» **TASK PROMPT**
Copy each record below exactly, please, and leave its pictures out.
[[ ENTRIES SHOWN, beginning ]]
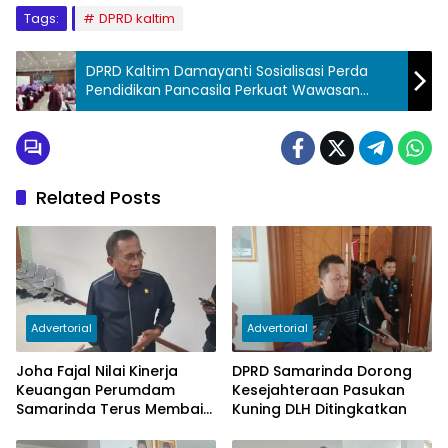
Tags:
DPRD kaltim
DPRD Kaltim Damayanti Sosialisasi Perda
Pendidikan Pancasila Perkuat Wawasan
Kebangsaan
Related Posts
Advertorial
Advertorial
Joha Fajal Nilai Kinerja
DPRD Samarinda Dorong
Keuangan Perumdam
Kesejahteraan Pasukan
Samarinda Terus Membaik,
Kuning DLH Ditingkatkan
Ketergantungan pada
Subsidi Berkurang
[[ ENTRIES SHOWN, end ]]
» **EXERCISE OUTPUT**
Tags:
DPRD kaltim
DPRD Kaltim Damayanti Sosialisasi Perda
Pendidikan Pancasila Perkuat Wawasan
Kebangsaan
Related Posts
Advertorial
Advertorial
Joha Fajal Nilai Kinerja
DPRD Samarinda Dorong
Keuangan Perumdam
Kesejahteraan Pasukan
Samarinda Terus Membaik,
Kuning DLH Ditingkatkan
Ketergantungan pada
Subsidi Berkurang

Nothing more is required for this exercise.